Oleh: Triatno Y.P, M.Psi, Psikolog dan Isra Yeni, M.Si
Harmoni sering disamakan dengan ketenangan di banyak keluarga. Sebuah rumah dalam keluarga yang tenang tanpa perdebatan, dengan anak yang sopan dan taat adalah apa yang kebanyakan orang bayangkan mengenai harmoni. Tentunya menjadi keluarga dengan ketenangan semacam itu merupakan hal yang baik menurut psikologi dan ajaran Islam.
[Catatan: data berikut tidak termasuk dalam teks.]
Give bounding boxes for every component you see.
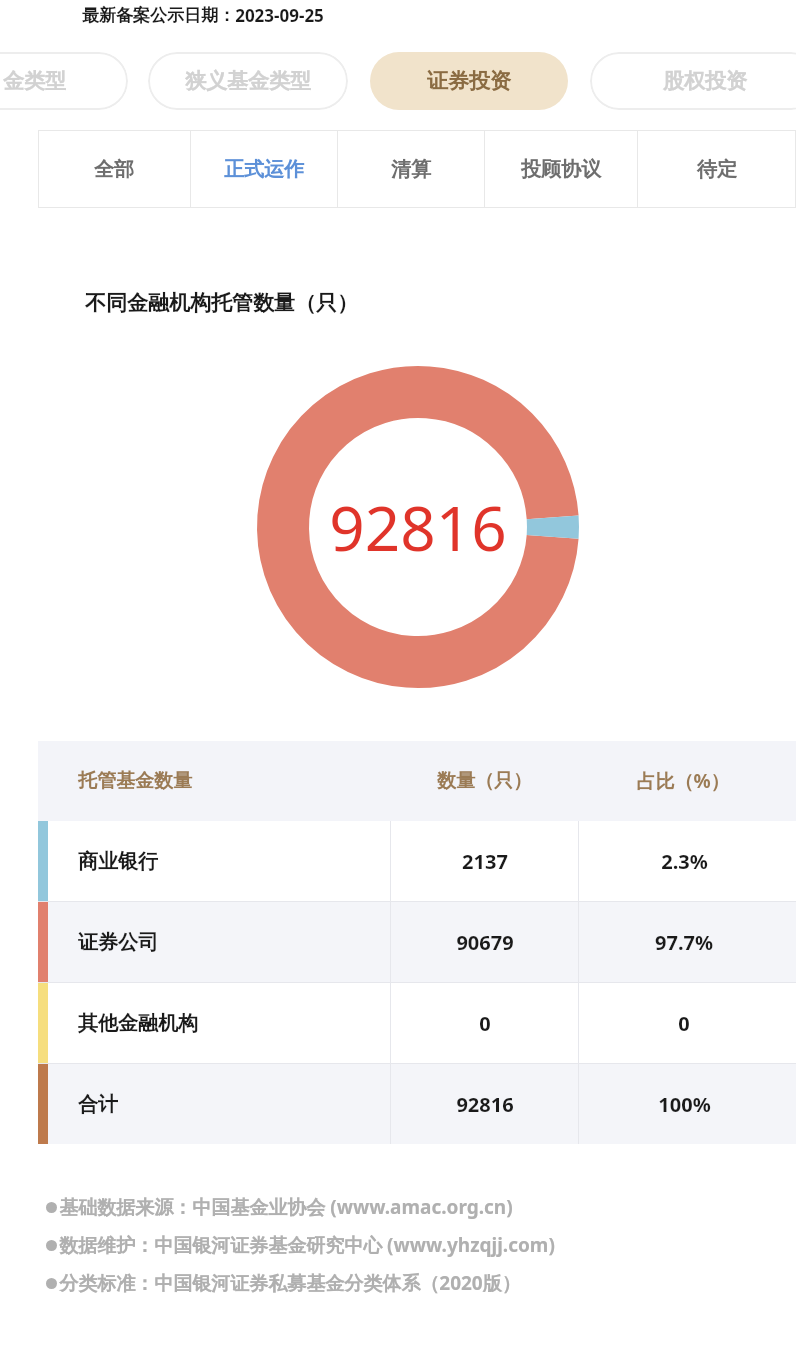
staticText: 商业银行: [78, 849, 158, 874]
button[interactable]: 其他金融机构: [38, 983, 796, 1063]
staticText: 投顾协议: [521, 157, 601, 182]
staticText: 数据维护：中国银河证券基金研究中心 (www.yhzqjj.com): [59, 1232, 555, 1258]
staticText: 待定: [697, 157, 737, 182]
button[interactable]: 证券投资: [370, 52, 568, 110]
staticText: 基础数据来源：中国基金业协会 (www.amac.org.cn): [59, 1194, 513, 1220]
staticText: 分类标准：中国银河证券私募基金分类体系（2020版）: [59, 1270, 521, 1296]
staticText: 金类型: [3, 68, 66, 94]
staticText: 2023-09-25: [235, 4, 324, 27]
button[interactable]: 全部: [38, 130, 190, 208]
staticText: 0: [678, 1010, 690, 1037]
staticText: 证券公司: [78, 930, 158, 955]
staticText: 正式运作: [224, 157, 304, 182]
staticText: 92816: [456, 1091, 514, 1118]
staticText: 0: [479, 1010, 491, 1037]
button[interactable]: 合计: [38, 1064, 796, 1144]
staticText: 狭义基金类型: [185, 68, 311, 94]
staticText: 其他金融机构: [78, 1011, 198, 1036]
button[interactable]: 金类型: [0, 52, 128, 110]
button[interactable]: 待定: [638, 130, 796, 208]
button[interactable]: 正式运作: [191, 130, 337, 208]
staticText: 全部: [94, 157, 134, 182]
button[interactable]: 狭义基金类型: [148, 52, 348, 110]
staticText: 100%: [658, 1091, 711, 1118]
staticText: 不同金融机构托管数量（只）: [85, 290, 358, 316]
staticText: 数量（只）: [437, 769, 532, 793]
staticText: 97.7%: [655, 929, 713, 956]
button[interactable]: 证券公司: [38, 902, 796, 982]
staticText: 2137: [462, 848, 508, 875]
button[interactable]: 清算: [338, 130, 484, 208]
staticText: 托管基金数量: [78, 769, 192, 793]
staticText: 2.3%: [661, 848, 708, 875]
staticText: 92816: [329, 485, 507, 569]
staticText: 合计: [78, 1092, 118, 1117]
staticText: 占比（%）: [636, 768, 730, 794]
staticText: 清算: [391, 157, 431, 182]
staticText: 股权投资: [663, 68, 747, 94]
staticText: 证券投资: [427, 68, 511, 94]
button[interactable]: 投顾协议: [485, 130, 637, 208]
button[interactable]: 商业银行: [38, 821, 796, 901]
button[interactable]: 股权投资: [590, 52, 796, 110]
staticText: 90679: [456, 929, 514, 956]
staticText: 最新备案公示日期：: [82, 5, 235, 26]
Namun, dalam psikologi keluarga dikenal istilah surface harmony. Yaitu keluarga yang seakan-akan terkesan di luar sangat tenang, tapi sebenarnya banyak masalah dan konflik yang tidak terselesaikan. Ketenangan di sini bukan merupakan akibat dari kedekatan emosional dan pengertian, tetapi merupakan hasil dari tindakan menghindar dari masalah atau konflik.
Dalam keluarga yang mengalami surface harmony, konflik bagaikan bom waktu. Tidak ada tempat yang nyaman dan aman untuk mengeluarkan rasa sedih, kesal, atau kecewa. Karena itulah anak-anak, sejak usia dini, pada akhirnya justru belajar bahwa jauh lebih penting untuk menjaga suasana tetap tenang daripada untuk mengekspresikan perasaannya. Diam menjadi pilihan, bukan karena tidak ada masalah, namun karena ada ketakutan yang sangat besar untuk mengusik “ketenangan” yang rapuh itu.
Dari sudut pandang psikologi, emosi yang ditekan hampir dipastikan tidak akan lenyap. Ia masih ada di sana, mencari cara lain untuk keluar. Jika suatu keluarga gagal memberikan ruang aman bagi anggotanya untuk bicara dan berekspresi, emosi-emosi yang terpendam ini secara alami akan meluap. Dalam beberapa kasus, akan lahir dalam bentuk burnout, kecemasan, penarikan diri, atau ekspresi yang ekstrem karena dorongan yang berlebihan. Pada titik ini, surface harmony justru menjadi risiko besar. Kesehatan mental dapat menjadi sedemikian rapuhnya, terutama pada anak-anak.
Fenomena surface harmony dapat terjadi salah satunya karena nilai kerukunan di Indonesia. Kerukunan tentu positif demi menjada solidaritas keluarga. Namun ketika kerukunan dimaknai sebagai larangan mutlak untuk berbeda pendapat atau mengekspresikan emosi, maka ketenangan pun berubah menjadi beban emosional yang berat. Sehingga yang berhasil dijaga hanyalah tampilan luar, sementara batin sangat mungkin tetap terluka.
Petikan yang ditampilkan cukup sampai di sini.